Issue with Google Play policies

Question

Issue with Google Play policies

felipeaugusto1 opened this issue 3 years ago · 5 comments

Google Play recently reached out to me saying that one of our SDKs facilitates the collection and transmission of users’ installed packages information and contains security vulnerabilities. After some time, I found out that the issue is located here and a bunch of javascript dependencies use instanbuljs.

I know this might not be an easy change (since tons of libraries will have to update), but is there a workaround?

I'll paste the google message here.

After a recent review, we found that your app is not compliant with one or more of our Developer Program Policies. Please resolve this issue as soon as possible. See below for more information about violation and how to correct the issue.

(javascript:void(0);)

Issue with your app
We found your app is using a non-compliant version of Tapjoy SDK which facilitates the collection and transmission of users’ installed packages information and contains security vulnerabilities, which can expose user information or damage a user’s device.

Specifically, your app(s) are vulnerable to the Sensitive JavaScript Interface Vulnerability.
Apps or third-party code (e.g., SDKs) with interpreted languages (JavaScript, Python, Lua, etc.) loaded at run time (e.g. not packaged with the app) must not allow potential violations of Google Play policies.

After 60 days, new app releases containing this non-compliant version of this SDK will be rejected. This SDK version violates the User Data and Device & Network Abuse policy. You may consider moving to another SDK; removing this SDK; or if available from your SDK provider, upgrading to a policy-compliant version of this SDK that does not include the violating code.

According to the information provided by your SDK provider Tapjoy, you may consider upgrading to their version 12.8.1 which they have recommended for use. Google is not endorsing or recommending any third party software. Please consult the SDK provider for further information.

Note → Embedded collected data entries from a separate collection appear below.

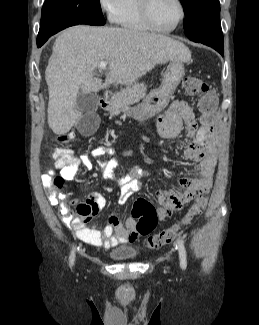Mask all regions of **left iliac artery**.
I'll use <instances>...</instances> for the list:
<instances>
[{
  "instance_id": "left-iliac-artery-1",
  "label": "left iliac artery",
  "mask_w": 259,
  "mask_h": 325,
  "mask_svg": "<svg viewBox=\"0 0 259 325\" xmlns=\"http://www.w3.org/2000/svg\"><path fill=\"white\" fill-rule=\"evenodd\" d=\"M177 246L179 250L180 265L182 269H186L187 266V255L184 247V242L181 239L177 240Z\"/></svg>"
}]
</instances>
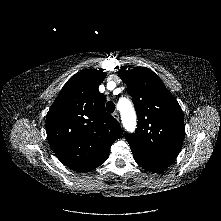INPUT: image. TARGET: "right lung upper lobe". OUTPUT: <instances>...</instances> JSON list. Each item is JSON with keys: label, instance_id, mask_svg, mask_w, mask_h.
<instances>
[{"label": "right lung upper lobe", "instance_id": "1", "mask_svg": "<svg viewBox=\"0 0 221 221\" xmlns=\"http://www.w3.org/2000/svg\"><path fill=\"white\" fill-rule=\"evenodd\" d=\"M105 77L101 70L78 72L63 86L46 116L53 152L78 172L101 165L122 133L118 121L104 110L106 97L98 86Z\"/></svg>", "mask_w": 221, "mask_h": 221}]
</instances>
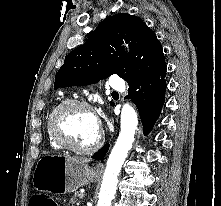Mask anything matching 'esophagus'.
I'll list each match as a JSON object with an SVG mask.
<instances>
[{"label":"esophagus","instance_id":"34e87169","mask_svg":"<svg viewBox=\"0 0 221 206\" xmlns=\"http://www.w3.org/2000/svg\"><path fill=\"white\" fill-rule=\"evenodd\" d=\"M102 168H103L102 164L97 165V169H102Z\"/></svg>","mask_w":221,"mask_h":206}]
</instances>
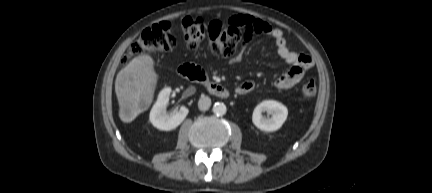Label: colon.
<instances>
[{
  "label": "colon",
  "instance_id": "obj_1",
  "mask_svg": "<svg viewBox=\"0 0 432 193\" xmlns=\"http://www.w3.org/2000/svg\"><path fill=\"white\" fill-rule=\"evenodd\" d=\"M182 31L188 49H196L202 40H208L210 51L216 56H231L238 47L242 36L248 39L246 33L242 34L241 27L234 24H224L220 21L206 23L199 17H186L182 21ZM177 38L171 32L166 22L154 24L146 28L138 39L130 46L123 62L143 54L148 50L167 52L177 46ZM317 85L314 80L306 81L301 87V96L310 99L315 96Z\"/></svg>",
  "mask_w": 432,
  "mask_h": 193
}]
</instances>
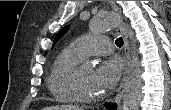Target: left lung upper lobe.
I'll list each match as a JSON object with an SVG mask.
<instances>
[{"label":"left lung upper lobe","mask_w":171,"mask_h":110,"mask_svg":"<svg viewBox=\"0 0 171 110\" xmlns=\"http://www.w3.org/2000/svg\"><path fill=\"white\" fill-rule=\"evenodd\" d=\"M68 29H69V26H65L58 32V34L56 35L54 39V44L67 32Z\"/></svg>","instance_id":"1"}]
</instances>
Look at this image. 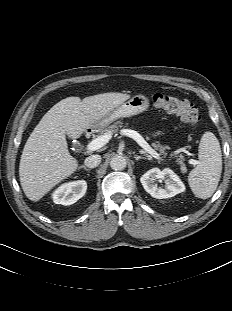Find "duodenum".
Segmentation results:
<instances>
[{
	"instance_id": "duodenum-1",
	"label": "duodenum",
	"mask_w": 232,
	"mask_h": 311,
	"mask_svg": "<svg viewBox=\"0 0 232 311\" xmlns=\"http://www.w3.org/2000/svg\"><path fill=\"white\" fill-rule=\"evenodd\" d=\"M90 134H91V131L89 129L85 130V132H84L85 137H89Z\"/></svg>"
}]
</instances>
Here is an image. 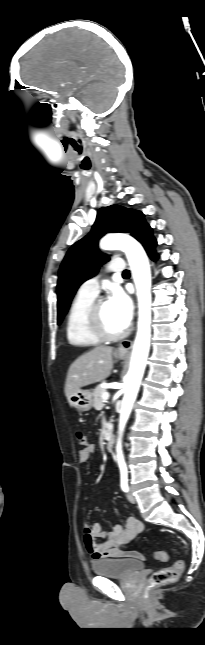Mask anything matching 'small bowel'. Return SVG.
Wrapping results in <instances>:
<instances>
[{
    "mask_svg": "<svg viewBox=\"0 0 205 645\" xmlns=\"http://www.w3.org/2000/svg\"><path fill=\"white\" fill-rule=\"evenodd\" d=\"M95 451L94 445L81 449L78 452L79 462L83 463L89 460ZM143 529L142 522L135 517H129L125 525L116 524L109 532L103 531L101 523L96 521L92 525L84 527V543L88 553L95 561L122 557L142 559L138 552H124L121 547L132 541Z\"/></svg>",
    "mask_w": 205,
    "mask_h": 645,
    "instance_id": "obj_1",
    "label": "small bowel"
}]
</instances>
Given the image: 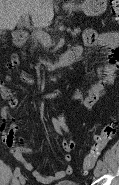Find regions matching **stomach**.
Here are the masks:
<instances>
[{"mask_svg": "<svg viewBox=\"0 0 119 185\" xmlns=\"http://www.w3.org/2000/svg\"><path fill=\"white\" fill-rule=\"evenodd\" d=\"M77 8H80L87 16H98L106 10L107 0H85Z\"/></svg>", "mask_w": 119, "mask_h": 185, "instance_id": "1", "label": "stomach"}]
</instances>
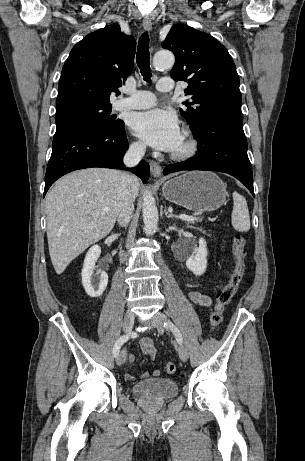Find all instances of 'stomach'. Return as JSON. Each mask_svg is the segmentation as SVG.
I'll return each mask as SVG.
<instances>
[{
	"label": "stomach",
	"mask_w": 305,
	"mask_h": 461,
	"mask_svg": "<svg viewBox=\"0 0 305 461\" xmlns=\"http://www.w3.org/2000/svg\"><path fill=\"white\" fill-rule=\"evenodd\" d=\"M166 200L195 212L214 211L226 200V187L213 172L191 171L167 180L162 187Z\"/></svg>",
	"instance_id": "1"
}]
</instances>
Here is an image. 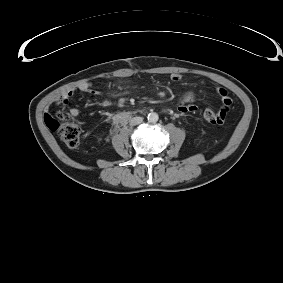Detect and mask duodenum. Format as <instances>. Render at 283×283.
<instances>
[{
	"label": "duodenum",
	"instance_id": "410a0bca",
	"mask_svg": "<svg viewBox=\"0 0 283 283\" xmlns=\"http://www.w3.org/2000/svg\"><path fill=\"white\" fill-rule=\"evenodd\" d=\"M134 116L131 112H124L118 116V121L120 125H124L128 120H130Z\"/></svg>",
	"mask_w": 283,
	"mask_h": 283
}]
</instances>
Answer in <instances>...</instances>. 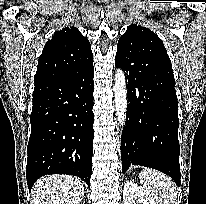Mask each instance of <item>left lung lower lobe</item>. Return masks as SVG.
Masks as SVG:
<instances>
[{
  "mask_svg": "<svg viewBox=\"0 0 206 204\" xmlns=\"http://www.w3.org/2000/svg\"><path fill=\"white\" fill-rule=\"evenodd\" d=\"M126 74L128 106L121 138L122 172L131 165L157 169L180 186L178 105L173 71L143 62L131 68L115 57Z\"/></svg>",
  "mask_w": 206,
  "mask_h": 204,
  "instance_id": "0a47b994",
  "label": "left lung lower lobe"
}]
</instances>
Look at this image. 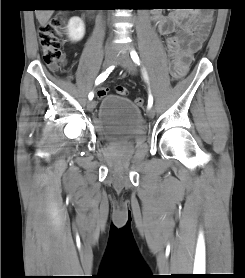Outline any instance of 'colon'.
Returning <instances> with one entry per match:
<instances>
[{
    "label": "colon",
    "instance_id": "obj_1",
    "mask_svg": "<svg viewBox=\"0 0 245 278\" xmlns=\"http://www.w3.org/2000/svg\"><path fill=\"white\" fill-rule=\"evenodd\" d=\"M196 7L206 12L214 8L210 0H202ZM64 27V18L61 15H56L39 29L38 37L42 58L44 63L53 71H59L65 60L60 41V35ZM208 28V24H204V29L208 30ZM170 72L174 79H179L182 75L174 65L171 66ZM107 93L108 90L103 88L99 90L98 95H105ZM116 93L119 96H126L128 90L125 87H117ZM134 102L138 107H142L144 99L142 97H136Z\"/></svg>",
    "mask_w": 245,
    "mask_h": 278
}]
</instances>
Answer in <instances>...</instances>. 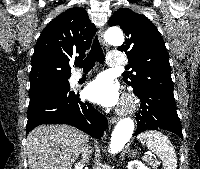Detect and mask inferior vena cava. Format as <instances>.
Returning <instances> with one entry per match:
<instances>
[{"label":"inferior vena cava","mask_w":200,"mask_h":169,"mask_svg":"<svg viewBox=\"0 0 200 169\" xmlns=\"http://www.w3.org/2000/svg\"><path fill=\"white\" fill-rule=\"evenodd\" d=\"M82 152H83V154H82V165H83L85 162L88 161V148L84 147L82 149Z\"/></svg>","instance_id":"inferior-vena-cava-1"}]
</instances>
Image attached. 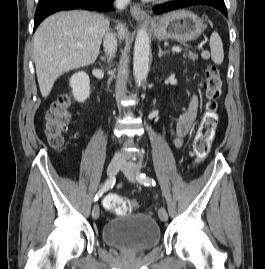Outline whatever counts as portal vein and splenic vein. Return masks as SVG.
I'll return each mask as SVG.
<instances>
[{
    "instance_id": "1",
    "label": "portal vein and splenic vein",
    "mask_w": 265,
    "mask_h": 269,
    "mask_svg": "<svg viewBox=\"0 0 265 269\" xmlns=\"http://www.w3.org/2000/svg\"><path fill=\"white\" fill-rule=\"evenodd\" d=\"M172 51H173V52H176V53H179V52L182 51V48H180V47H173V48H172Z\"/></svg>"
}]
</instances>
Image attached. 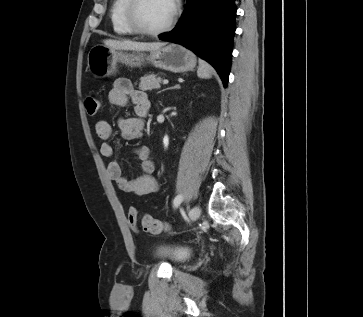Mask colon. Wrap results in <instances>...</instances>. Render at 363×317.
I'll list each match as a JSON object with an SVG mask.
<instances>
[{
  "label": "colon",
  "mask_w": 363,
  "mask_h": 317,
  "mask_svg": "<svg viewBox=\"0 0 363 317\" xmlns=\"http://www.w3.org/2000/svg\"><path fill=\"white\" fill-rule=\"evenodd\" d=\"M84 105L89 116H95L100 108V102L94 96L86 97ZM128 221L133 229H137L138 226H141L143 231L154 235L169 229V225L165 221L155 219L148 214H140L138 209L134 207H131L128 211Z\"/></svg>",
  "instance_id": "5ec220e1"
}]
</instances>
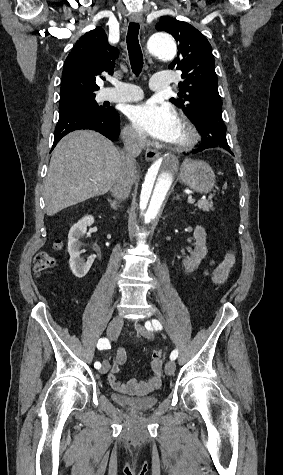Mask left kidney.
I'll list each match as a JSON object with an SVG mask.
<instances>
[{
	"label": "left kidney",
	"instance_id": "5707ae66",
	"mask_svg": "<svg viewBox=\"0 0 283 475\" xmlns=\"http://www.w3.org/2000/svg\"><path fill=\"white\" fill-rule=\"evenodd\" d=\"M193 236L196 239L195 247L193 251H190V255H187V257L183 259L185 271H194L208 251L206 247V232L204 228L196 226Z\"/></svg>",
	"mask_w": 283,
	"mask_h": 475
}]
</instances>
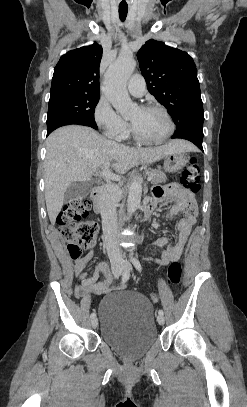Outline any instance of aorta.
I'll return each mask as SVG.
<instances>
[{
  "label": "aorta",
  "mask_w": 247,
  "mask_h": 407,
  "mask_svg": "<svg viewBox=\"0 0 247 407\" xmlns=\"http://www.w3.org/2000/svg\"><path fill=\"white\" fill-rule=\"evenodd\" d=\"M136 67L132 56H120L106 71L102 91L121 115L130 113L135 104L131 101L126 84ZM142 196V181L135 177L130 184L127 198V209L134 213L140 205Z\"/></svg>",
  "instance_id": "obj_1"
}]
</instances>
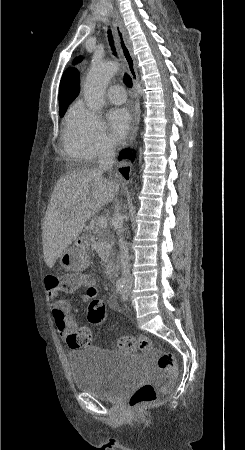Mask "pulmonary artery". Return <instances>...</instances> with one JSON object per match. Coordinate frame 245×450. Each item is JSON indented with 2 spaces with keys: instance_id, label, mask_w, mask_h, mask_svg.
Listing matches in <instances>:
<instances>
[{
  "instance_id": "1",
  "label": "pulmonary artery",
  "mask_w": 245,
  "mask_h": 450,
  "mask_svg": "<svg viewBox=\"0 0 245 450\" xmlns=\"http://www.w3.org/2000/svg\"><path fill=\"white\" fill-rule=\"evenodd\" d=\"M106 95L112 103L122 104L126 101L124 88L119 84H111L107 89Z\"/></svg>"
}]
</instances>
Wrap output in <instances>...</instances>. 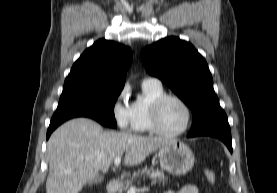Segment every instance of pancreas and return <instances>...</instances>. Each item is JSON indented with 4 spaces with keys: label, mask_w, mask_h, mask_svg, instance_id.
<instances>
[{
    "label": "pancreas",
    "mask_w": 277,
    "mask_h": 193,
    "mask_svg": "<svg viewBox=\"0 0 277 193\" xmlns=\"http://www.w3.org/2000/svg\"><path fill=\"white\" fill-rule=\"evenodd\" d=\"M138 178L140 179L142 178L143 180L145 178H149L152 185L156 183L164 185L167 181V177L165 176L162 170L154 169L153 167L151 168L144 167L141 170L134 172L129 179L119 184L120 192L122 193V191H127L130 187H132L133 182Z\"/></svg>",
    "instance_id": "pancreas-1"
}]
</instances>
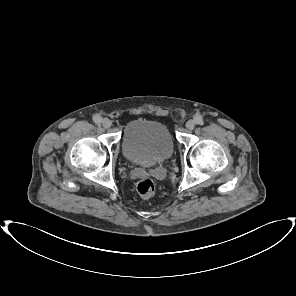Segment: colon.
<instances>
[{
	"instance_id": "obj_1",
	"label": "colon",
	"mask_w": 296,
	"mask_h": 296,
	"mask_svg": "<svg viewBox=\"0 0 296 296\" xmlns=\"http://www.w3.org/2000/svg\"><path fill=\"white\" fill-rule=\"evenodd\" d=\"M137 190L142 197L149 198L155 193V183L150 178H143L139 181Z\"/></svg>"
}]
</instances>
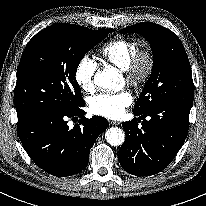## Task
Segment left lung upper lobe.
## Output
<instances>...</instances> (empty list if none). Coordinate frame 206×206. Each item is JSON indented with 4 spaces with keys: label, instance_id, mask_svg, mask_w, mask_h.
<instances>
[{
    "label": "left lung upper lobe",
    "instance_id": "1",
    "mask_svg": "<svg viewBox=\"0 0 206 206\" xmlns=\"http://www.w3.org/2000/svg\"><path fill=\"white\" fill-rule=\"evenodd\" d=\"M139 33L153 52L151 76L134 105V112H145L160 103L193 104L194 86L190 63L180 39L171 30L142 22L121 30Z\"/></svg>",
    "mask_w": 206,
    "mask_h": 206
}]
</instances>
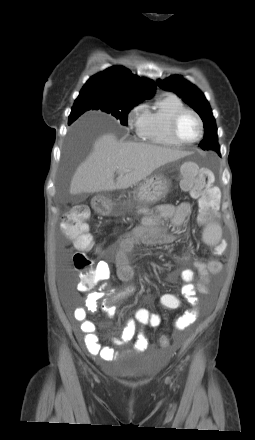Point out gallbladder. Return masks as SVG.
I'll list each match as a JSON object with an SVG mask.
<instances>
[{
    "instance_id": "obj_1",
    "label": "gallbladder",
    "mask_w": 255,
    "mask_h": 440,
    "mask_svg": "<svg viewBox=\"0 0 255 440\" xmlns=\"http://www.w3.org/2000/svg\"><path fill=\"white\" fill-rule=\"evenodd\" d=\"M85 199H86V196H85V195L79 194V195H77V196L75 197L74 201H75V202H82V201H84Z\"/></svg>"
}]
</instances>
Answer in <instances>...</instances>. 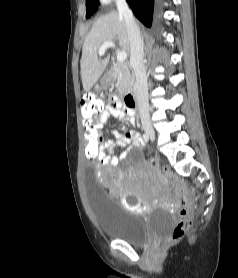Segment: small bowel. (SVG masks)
Instances as JSON below:
<instances>
[{"mask_svg": "<svg viewBox=\"0 0 238 278\" xmlns=\"http://www.w3.org/2000/svg\"><path fill=\"white\" fill-rule=\"evenodd\" d=\"M110 117H116L122 121H129L131 124H134L136 121L134 110L117 95L111 97L110 104L101 113L97 122H102L104 127L107 119ZM110 133L112 137L116 139V141L114 142L113 139L110 137L107 139H103L104 146H102L101 149V156H98V159H96L102 165H115L118 162L117 157L110 156L107 153L108 149L117 150L124 148L125 146H128L130 144H133L135 147L143 146V141L140 135L135 130H129L125 133L113 130ZM126 156L127 152L124 151L121 153L120 158H125Z\"/></svg>", "mask_w": 238, "mask_h": 278, "instance_id": "c3829d8e", "label": "small bowel"}]
</instances>
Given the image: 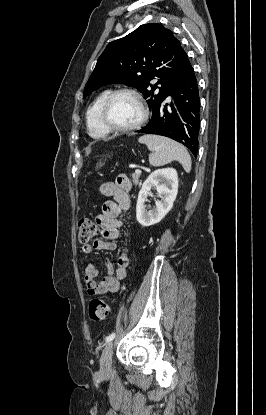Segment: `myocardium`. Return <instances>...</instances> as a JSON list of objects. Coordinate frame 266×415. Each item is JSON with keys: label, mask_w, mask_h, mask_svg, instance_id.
Masks as SVG:
<instances>
[{"label": "myocardium", "mask_w": 266, "mask_h": 415, "mask_svg": "<svg viewBox=\"0 0 266 415\" xmlns=\"http://www.w3.org/2000/svg\"><path fill=\"white\" fill-rule=\"evenodd\" d=\"M121 94H128V95L133 96L141 108L140 119L135 124L128 126V127H119V126L114 125L111 122L110 117H109V111H110V107H111L113 100ZM148 116H149V111L142 96L140 95L139 92L131 88H120V89H116L112 91L105 99L102 109H101V121L103 125L110 132H115V133H128V132H132V131L139 129L147 121Z\"/></svg>", "instance_id": "obj_1"}]
</instances>
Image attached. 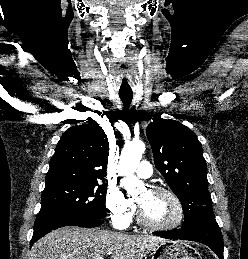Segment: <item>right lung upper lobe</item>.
<instances>
[{
    "mask_svg": "<svg viewBox=\"0 0 248 259\" xmlns=\"http://www.w3.org/2000/svg\"><path fill=\"white\" fill-rule=\"evenodd\" d=\"M109 155V143L103 129L92 121L73 126L60 138L46 184L61 181H104Z\"/></svg>",
    "mask_w": 248,
    "mask_h": 259,
    "instance_id": "obj_1",
    "label": "right lung upper lobe"
}]
</instances>
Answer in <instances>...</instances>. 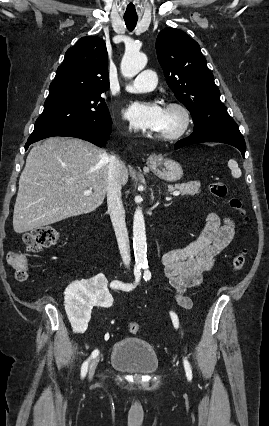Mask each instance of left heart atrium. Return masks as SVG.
I'll use <instances>...</instances> for the list:
<instances>
[{
  "mask_svg": "<svg viewBox=\"0 0 269 426\" xmlns=\"http://www.w3.org/2000/svg\"><path fill=\"white\" fill-rule=\"evenodd\" d=\"M123 117L136 129L157 131L164 117V109L155 102L134 101L123 109Z\"/></svg>",
  "mask_w": 269,
  "mask_h": 426,
  "instance_id": "1",
  "label": "left heart atrium"
}]
</instances>
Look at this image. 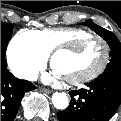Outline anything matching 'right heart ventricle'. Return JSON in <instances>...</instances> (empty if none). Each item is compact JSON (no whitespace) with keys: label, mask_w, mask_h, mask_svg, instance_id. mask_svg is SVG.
Masks as SVG:
<instances>
[{"label":"right heart ventricle","mask_w":121,"mask_h":121,"mask_svg":"<svg viewBox=\"0 0 121 121\" xmlns=\"http://www.w3.org/2000/svg\"><path fill=\"white\" fill-rule=\"evenodd\" d=\"M87 35L82 30H66L61 28L23 29L18 32V39L32 42L45 56L59 45H69Z\"/></svg>","instance_id":"right-heart-ventricle-1"}]
</instances>
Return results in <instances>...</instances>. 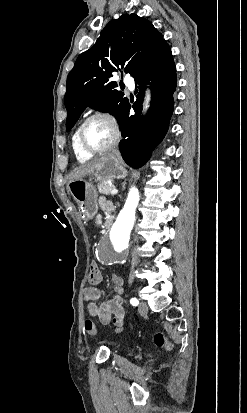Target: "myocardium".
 <instances>
[{
    "instance_id": "obj_1",
    "label": "myocardium",
    "mask_w": 247,
    "mask_h": 413,
    "mask_svg": "<svg viewBox=\"0 0 247 413\" xmlns=\"http://www.w3.org/2000/svg\"><path fill=\"white\" fill-rule=\"evenodd\" d=\"M94 120H106L108 121L114 129V135L111 141L106 144L105 146L98 148V149H91L87 147L82 139V133L85 129V127L92 121ZM122 132L120 129V126L118 122L109 114L106 112H96L92 114L90 117H88L78 128L77 130V144L79 149L86 155L94 156V155H101L112 148H114L121 140Z\"/></svg>"
}]
</instances>
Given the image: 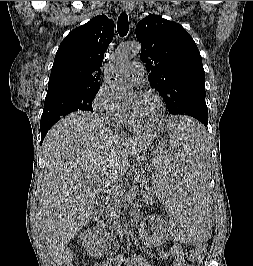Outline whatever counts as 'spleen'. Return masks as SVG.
I'll return each mask as SVG.
<instances>
[{
    "instance_id": "obj_1",
    "label": "spleen",
    "mask_w": 253,
    "mask_h": 266,
    "mask_svg": "<svg viewBox=\"0 0 253 266\" xmlns=\"http://www.w3.org/2000/svg\"><path fill=\"white\" fill-rule=\"evenodd\" d=\"M167 145L154 160L149 190L167 210L172 248H203L209 242L216 207H208L209 148L201 123L190 115L165 117Z\"/></svg>"
}]
</instances>
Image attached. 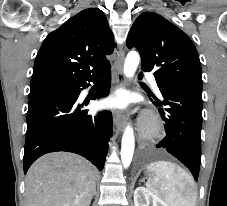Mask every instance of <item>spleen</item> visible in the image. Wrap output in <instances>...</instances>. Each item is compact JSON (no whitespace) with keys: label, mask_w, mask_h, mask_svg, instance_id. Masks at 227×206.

You must also ensure that your app is compliant with all other Developer Program Policies, including ensuring that any SDK or other third-party code incorporated in your app complies with all Play developer policies.

(javascript:void(0);)

About the User Data Policy

You must be transparent in how you handle user data (e.g., information collected from or about a user, including device information). That means disclosing your app’s access, collection, use, and sharing of the data, and limiting the use of the data to the purposes disclosed. If your app handles sensitive user data, then you must follow the Personal and Sensitive User Data policy.
We don’t allow code that introduces or exploits security vulnerabilities. Check out the App Security Improvement Program to find out about the most recent security issues flagged to developers.

Action required: Publish a new compliant version of your app within 60 days

Here’s what to do to help make sure that your app stays available on Google Play:

1.Review the User Data and Device & Network Abuse policies for more details.
2.Make appropriate changes to your app, and be sure to address the issue identified above. In addition to your Production release, if you have other release types that you use for testing and/or quality assurance checks (e.g. Internal test, Closed, Open), please make sure to update those tracks as well.
3.Double check that your app is compliant with all other Developer Program Policies. Additional enforcement could occur if there are further policy violations.
4.Sign in to your Play Console, upload the modified, policy compliant APK across all tracks, and deactivate the non-compliant APK(s).
5.Click "Manage track" and "Create new release"
If the release with the violating app bundles / APKs are in a draft state, discard the release.
Otherwise, add the policy compliant version of app bundles / APKs.
Make sure the non-compliant version is under the Not Included section of this release.
Enter a release name and click Save. Once saved, click "Review release" and then proceed to roll out the release to 100%.
6.If the non-compliant versions are released to multiple tracks, repeat step 5 in each track.7.Submit the update to your app.Contact supportIf you’ve reviewed the policy and feel our decision may have been in error, please reach out to our policy support team. We'll get back to you within 2 business days.Learn moreVisit the Android Developers Blog to learn more about free tools and resources for building safe and successful apps.Thanks for your continued support in helping to make Google Play a positive experience for both developers and consumers. Please complete a two question survey to help us improve this experience.The Google Play Team

Answer 1 · 2021-12-26T18:08:00.000Z

Are You using Applovin Ads Network??
I'm getting same policy notification so I think it's may be due to Applovin. I just want to confirm with you.

Answer 2 · 2022-01-11T19:38:41.000Z

@errohitdev I'm not using Applovin ads network

Answer 3 · 2022-02-09T03:28:19.000Z

This issue due to appsgeyser, I think you develop your application with appsgeyser, if yes then just update your application at all track including Internal testing.

Answer 4 · 2022-02-09T13:29:58.000Z

@errohitdev I'm not using appsgeyser either

Answer 5 · 2022-02-21T18:41:33.000Z

I see no reason not to remove javascript:void(0); from our reports, if we do so anywhere.